Bisher konnte sich der BND nur über juristische Winkelzüge den Zugang zu diesen Datenströmen verschaffen. Für die Satelliten konstruierte er die sogenannte Weltraumtheorie. Demnach werden die Daten, die von Bad Aibling aus abgefischt werden, ja im Weltraum, also im Ausland erhoben. Und um an deutsche Datennetze wie den DE-CIX-Knoten in Frankfurt zu kommen, wurde eine sehr spezifische Genehmigung der G10-Kommission des Bundestages eingeholt. Ein Trick, um letztlich unbegrenzt die Datenströme quasi als Beifang abfischen zu können. Eben wie ein Fischer, der auf der Suche nach einem Hecht den gesamten See leerfischt. Und die anderen Fische dann auch gleich in die Pfanne schmeißt.

Die juristischen Begründungen für die umfassende Datensammelei sind dem BND von Sachverständigen im NSA-Ausschuss in beiden Fällen um die Ohren gehauen worden.

Bisher konnte der BND den Trick mit der G10-Genehmigung nur an einzelnen Leitungen anwenden.

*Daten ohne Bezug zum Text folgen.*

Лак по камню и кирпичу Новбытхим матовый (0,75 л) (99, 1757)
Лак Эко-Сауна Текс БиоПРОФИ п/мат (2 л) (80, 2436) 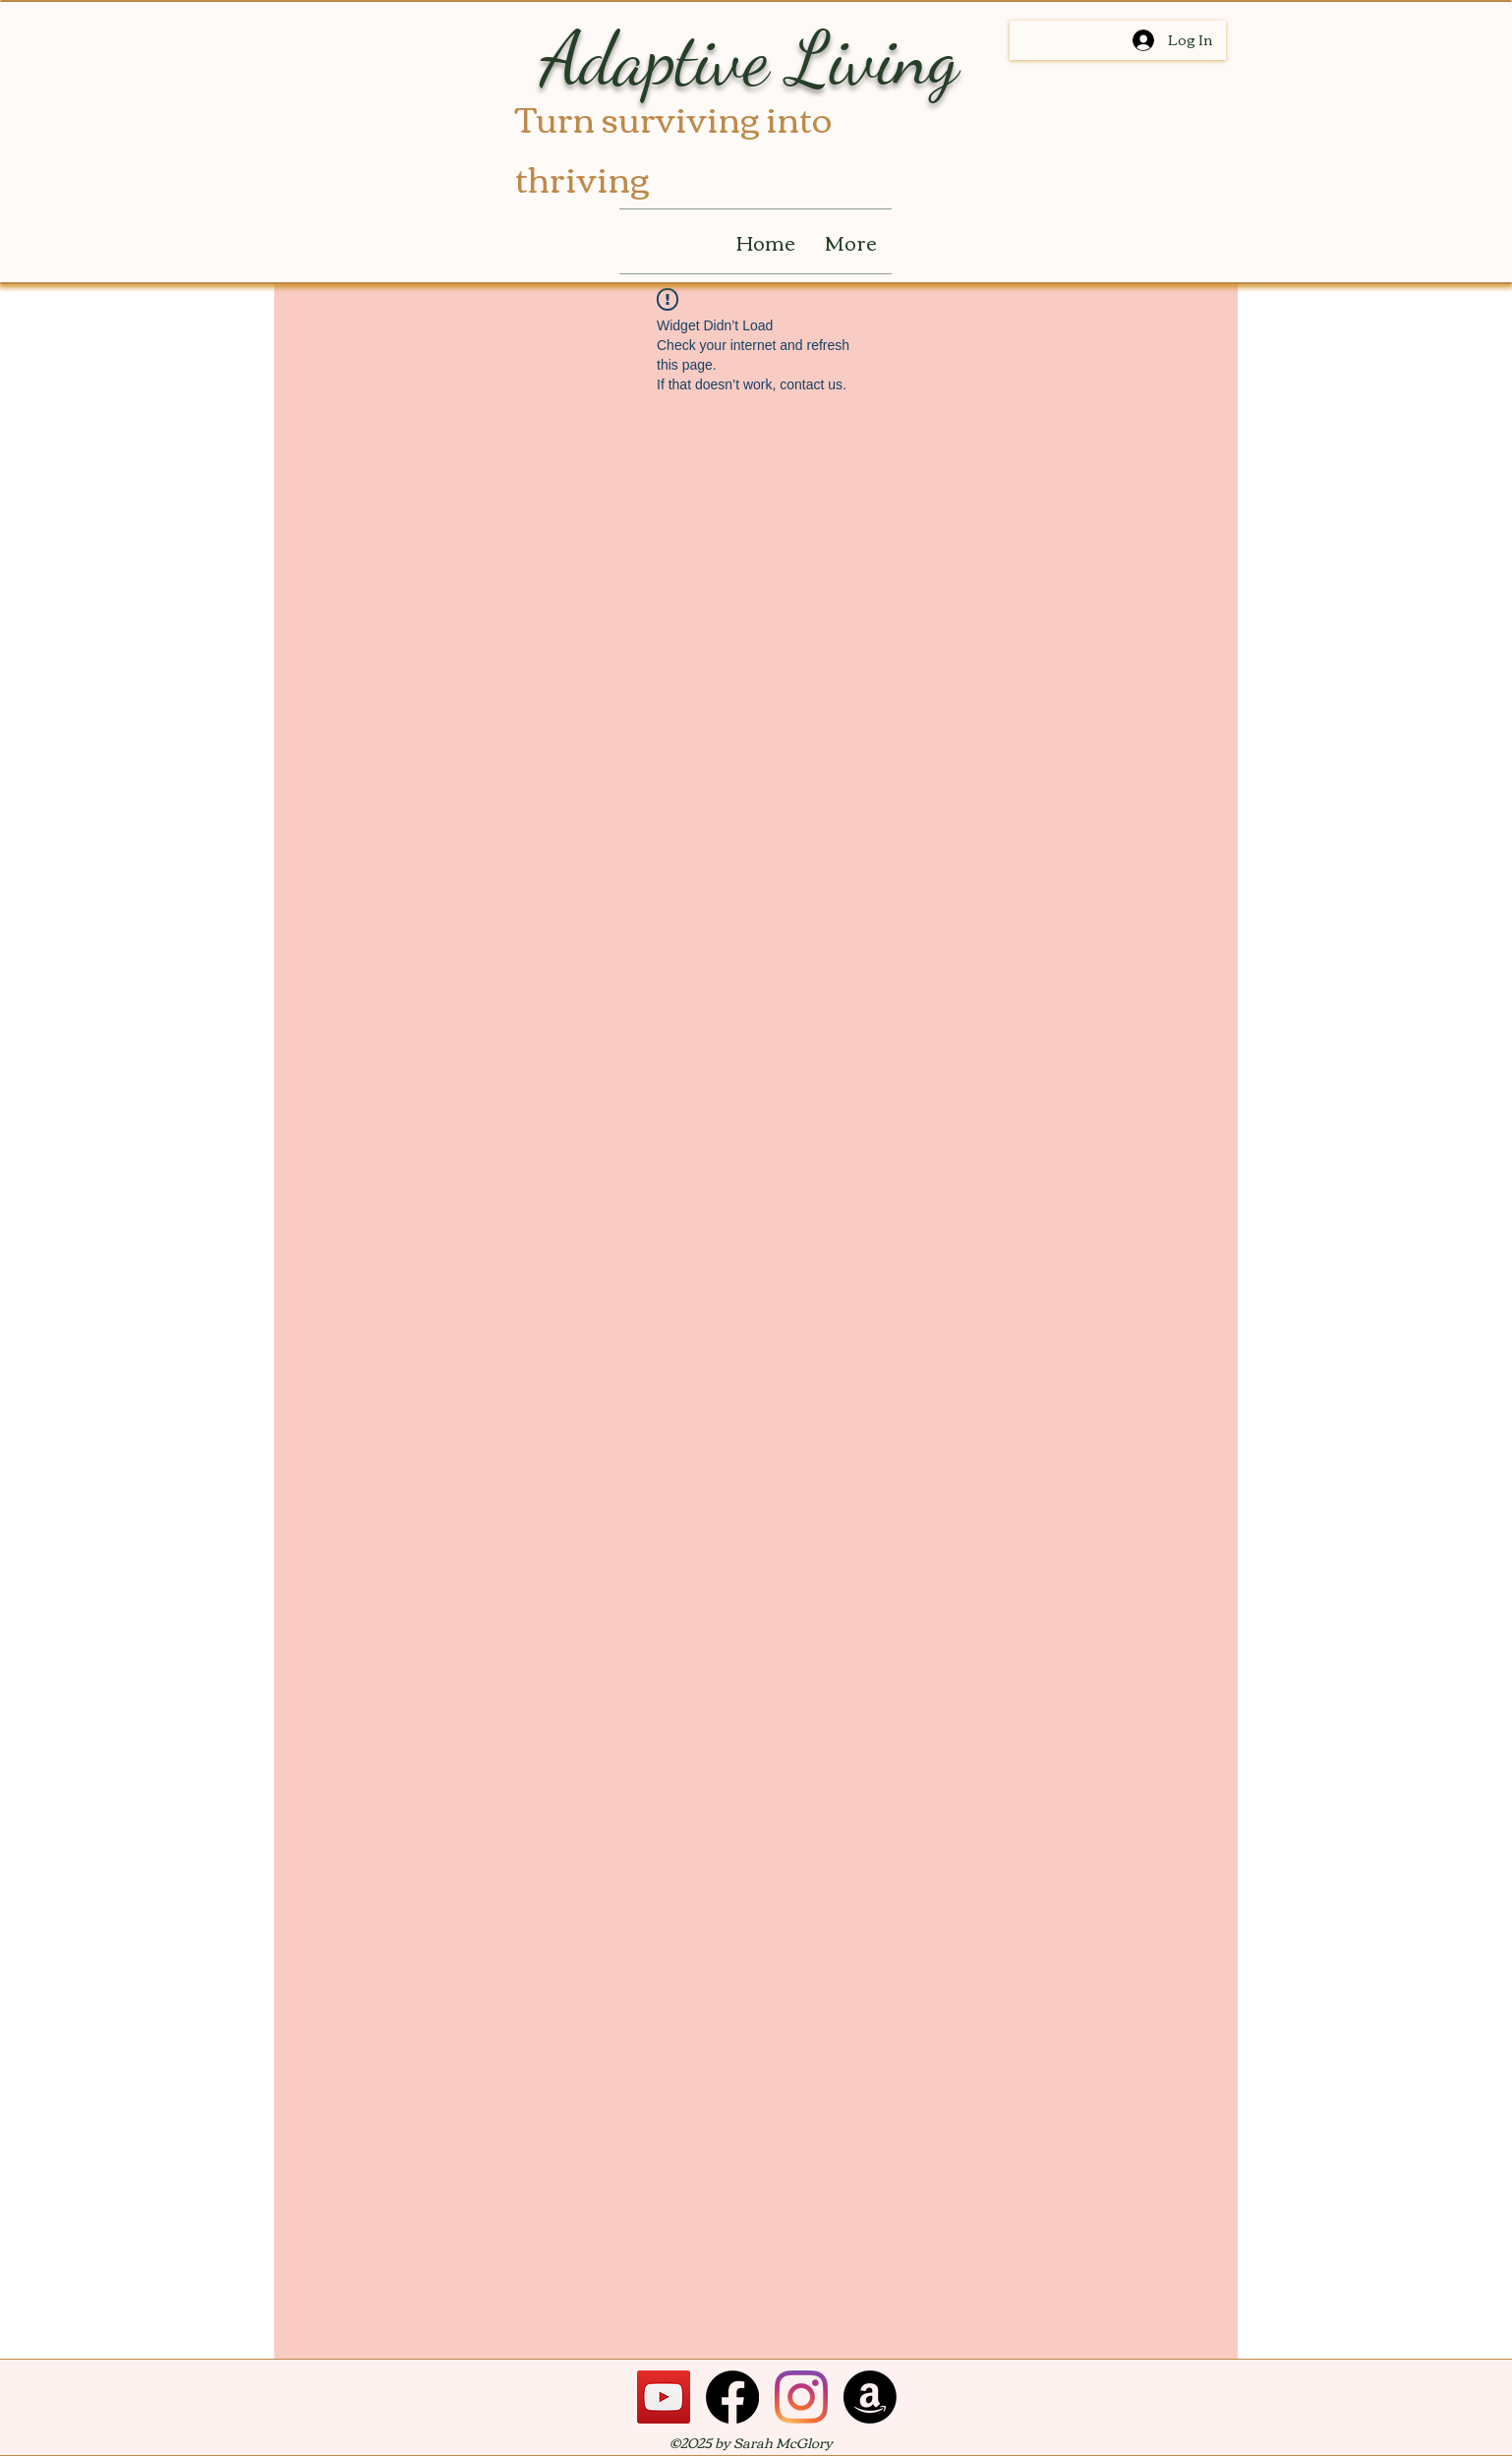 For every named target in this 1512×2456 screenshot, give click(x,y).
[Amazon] (870, 2397)
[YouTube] (663, 2397)
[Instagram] (801, 2397)
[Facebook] (732, 2397)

Mit der Gesetzesreform aber sollen die Internet-Anbieter nun grundsätzlich verpflichtet werden, bei Bedarf gleich ihre ganzen Netze dem BND zu öffnen. Damit wäre der "Fulltake" aller Daten zumindest theoretisch möglich. Für Datenschützer ist das ein Worst-Case-Szenario, das mit dem neuen BND-Gesetz wahrscheinlicher geworden ist.

Eigentlich müsste der BND zumindest sicherstellen, dass alle deutschen Staatsbürger aus den Datenströmen herausgefiltert werden, bevor ihre Daten auf den Servern des BND gespeichert werden. Aber das ist technisch unmöglich. Ein Deutscher, der von Hamburg aus auf Englisch mit einem Freund in München korrespondiert, wird, wenn beide eine .com-Mailadresse nutzen, ziemlich sicher irgendwann auf einer BND-Festplatte verewigt. Speicherfrist: sechs Monate.

Immerhin: Die Verantwortlichkeiten werden klarer geregelt. Künftig muss jede Abhör-Aktion, die vom Inland aus gesteuert wird, vom Bundeskanzleramt genehmigt werden. Im NSA-Ausschuss haben sich zum Teil erschreckende Eigendynamiken im BND offenbart. Verantwortlichkeiten wurden solange hin und her geschoben, bis es keiner mehr gewesen sein kann.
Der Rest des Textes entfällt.